Dominanz Neuseelands
Die Qualifikation unterstrich Neuseelands Vormachtstellung im ozeanischen Fußball:
- Perfekte Bilanz: Vier Spiele, vier Siege, 18:0 Tore
- Effizienz: 5:0 im entscheidenden Finale gegen die Salomonen
- Kaderqualität: Mit Stars wie Chris Wood (Newcastle United), Winston Reid (Ex-West Ham) und Sarpreet Singh (Bayern München II/Jahn Regensburg)

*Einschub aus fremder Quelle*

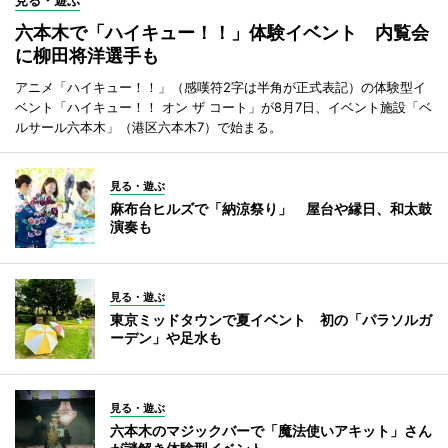
見る・遊ぶ
六本木で「ハイキュー！！」体験イベント 内覧会
に柳田将洋選手も
アニメ「ハイキュー！！」（感嘆符2字は半角が正式表記）の体験型イ
ベント「ハイキュー！！ オン ザ コート」が8月7日、イベント施設「ベ
ルサール六本木」（港区六本木7）で始まる。
見る・遊ぶ
麻布台ヒルズで「納涼祭り」 屋台や縁日、和太鼓
演奏も
見る・遊ぶ
東京ミッドタウンで夏イベント 初の「パラソルガ
ーデン」や足水も
見る・遊ぶ
六本木のマジックバーで「魔法使いアキット」さん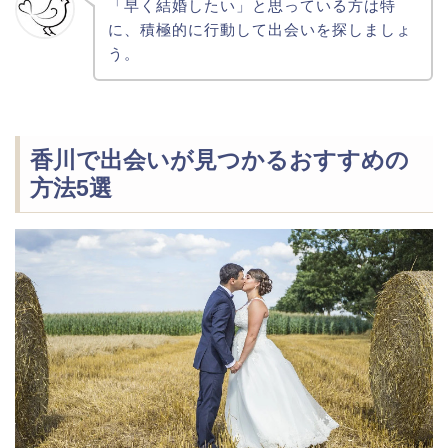
「早く結婚したい」と思っている方は特
に、積極的に行動して出会いを探しましょ
う。
香川で出会いが見つかるおすすめの
方法5選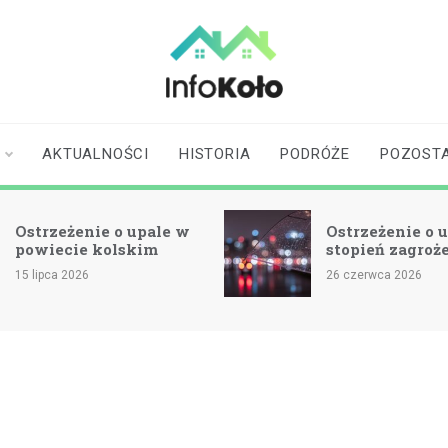
infokolo.pl
Aktualności i
informacje z
Koła | Koło
AKTUALNOŚCI
HISTORIA
PODRÓŻE
POZOST
online
Ostrzeżenie o upale w
Ostrzeżenie o u
powiecie kolskim
stopień zagroż
15 lipca 2026
26 czerwca 2026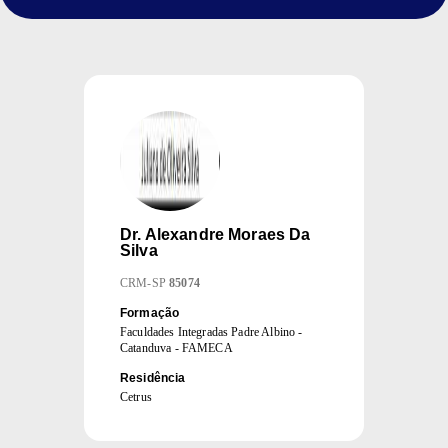
Dr.
Alexandre Moraes Da
Silva
CRM
-
SP
85074
Formação
Faculdades Integradas Padre Albino -
Catanduva - FAMECA
Residência
Cetrus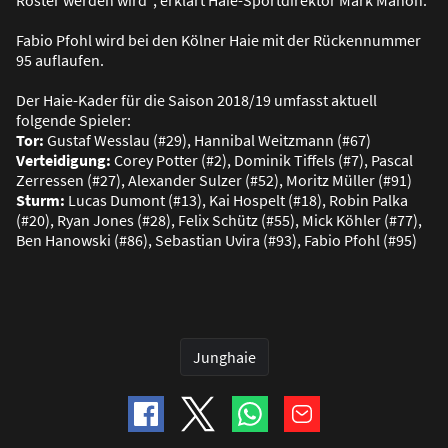
Roster werden wird“, erklärt Haie-Sportdirektor Mark Mahon.
Fabio Pfohl wird bei den Kölner Haie mit der Rückennummer
95 auflaufen.
Der Haie-Kader für die Saison 2018/19 umfasst aktuell
folgende Spieler:
Tor:
Gustaf Wesslau (#29), Hannibal Weitzmann (#67)
Verteidigung:
Corey Potter (#2), Dominik Tiffels (#7), Pascal
Zerressen (#27), Alexander Sulzer (#52), Moritz Müller (#91)
Sturm:
Lucas Dumont (#13), Kai Hospelt (#18), Robin Palka
(#20), Ryan Jones (#28), Felix Schütz (#55), Mick Köhler (#77),
Ben Hanowski (#86), Sebastian Uvira (#93), Fabio Pfohl (#95)
Junghaie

- Professionelle Struktur: Als einziges Land mit vollprofessionellem Fußballsystem in Ozeanien
Überraschungen und Entwicklungen
Trotz des erwarteten Ausgangs gab es einige bemerkenswerte Aspekte:
- Salomonen als Finalist: Mit Siegen gegen Tahiti und Papua-Neuguinea erreichten sie das Playoff-Finale
- Tahitis Abstieg: Nach der Teilnahme am Confederations Cup 2013 zeigte Tahiti schwächere Leistungen
- COVID-19-Probleme: Papua-Neuguineas Rückzug aus der Gruppenphase und spätere Rückkehr für das Halbfinale
- Fidschis Fortschritte: Trotz des Ausscheidens in der Gruppenphase zeigten sie verbesserte Leistungen
Logistische und organisatorische Herausforderungen
Die Qualifikation in Katar brachte einzigartige Schwierigkeiten mit sich:
- Reisekomplexität: Teams mussten von weit entfernten Pazifikinseln nach Katar reisen
- Akklimatisierung: Anpassung an die Klimabedingungen in Katar
- COVID-19-Protokolle: Strenge Testregime und Isolationsanforderungen
- Fehlende Heimspiele: Keine Heimvorteile oder Unterstützung durch lokale Fans
Bedeutung für den ozeanischen Fußball
Die ungewöhnliche Qualifikation hatte mehrere Auswirkungen:
- Zentralisiertes Format: Zeigte mögliche Alternativen zu den traditionellen Heim- und Auswärtsspielen im weitläufigen Ozeanien
- Mediale Aufmerksamkeit: Erhöhte Sichtbarkeit durch die Austragung in Katar
- Finanzielle Unterstützung: FIFA und OFC stellten Mittel bereit, um die außergewöhnlichen Umstände zu bewältigen
- Ausblick auf 2026: Die Erweiterung der WM 2026 auf 48 Teams bedeutet, dass Ozeanien erstmals einen direkten Qualifikationsplatz erhält
Historische Einordnung
Die OFC-Qualifikation 2022 reiht sich ein in die schwierige Geschichte ozeanischer Teams bei der WM-Qualifikation:
- Seltene WM-Teilnahmen: Seit 1966 haben nur zwei OFC-Teams an der WM teilgenommen: Australien (1974, 2006) und Neuseeland (1982, 2010)
- Playoff-Hürde: Seit der Einführung der interkontinentalen Playoffs konnte sich ein OFC-Team nur einmal qualifizieren (Australien 2006)
- Australiens Weggang: Seit Australiens Wechsel zum AFC im Jahr 2006 dominiert Neuseeland den Verband
Ausblick auf 2026
Die WM-Qualifikation 2022 markiert das Ende einer Ära für den OFC:
- Garantierter Platz 2026: Bei der nächsten WM erhält Ozeanien erstmals einen direkten Qualifikationsplatz
- Neue Dynamik: Keine Notwendigkeit mehr, sich über die schwierigen interkontinentalen Playoffs zu qualifizieren
- Entwicklungschance: Möglichkeit, den Fußball in der Region durch regelmäßigere WM-Teilnahmen zu fördern
Die OFC-Qualifikation zur WM 2022 wird wegen ihres außergewöhnlichen Formats und der Pandemie-Umstände in Erinnerung bleiben. Sie markiert gleichzeitig den Abschluss einer Epoche, in der ozeanische Teams keine direkte WM-Chance hatten – ein Zustand, der sich mit der WM 2026 grundlegend ändern wird.